13. Medicament according to one of claims 6 to 12, characterized in that it has a solid matrix which contains one or more matrix-forming substances, at least one active substance and the substances which improve the absorption of active substances.

14. Medicament according to claim 12 or 13, characterized in that the said matrix is mucoadhesive or pressure-sensitive adhesive on the skin.

15. Use of a medicament according to one of the preceding claims for transdermal or transmucosal, in particular oral, vaginal or rectal administration of active ingredient (s).

16. Preparation for the production of a transmucosal or transdermal dosage form, wherein the preparation contains at least one matrix former and at least one pharmaceutical active ingredient and is characterized in that it additionally contains at least one substance from the group of the monoterpenes and at least one substance from the group of the polyalcohols.
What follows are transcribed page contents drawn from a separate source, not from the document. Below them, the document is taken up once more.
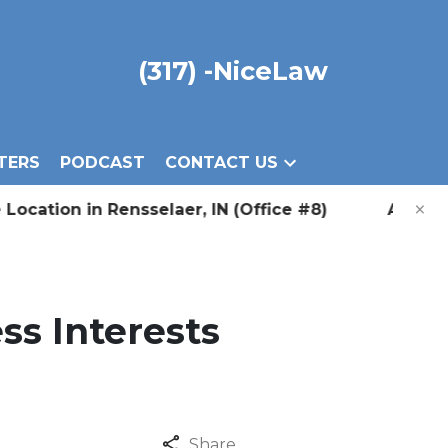
(317) -NiceLaw
TERS
PODCAST
CONTACT US
×
on in Rensselaer, IN (Office #8) Announcing Our
ss Interests
Share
17. Preparation according to claim 16, characterized in that it additionally contains dexpanthenol.

18. Preparation according to claim 16 or 17, characterized in that the group of monoterpenes comprises the following classes: aliphatic monoterpenes, cyclic monoterpenes, aromatic monoterpenes, alcoholic monoterpenes, monoterpenes with carbonyl group, phenolic monoterpenes, more complicated phenolic monoterpenes, compounds derived from monoterpenes , Phenylpropane.

19. Preparation according to one of claims 16 to 18, characterized in that the group of polyalcohols comprises the following classes of substances and substances: dihydric alcohols, in particular glycol, propanediol, butanediol; trihydric alcohols, especially glycerin; higher quality alcohols, especially polyvinyl alcohol.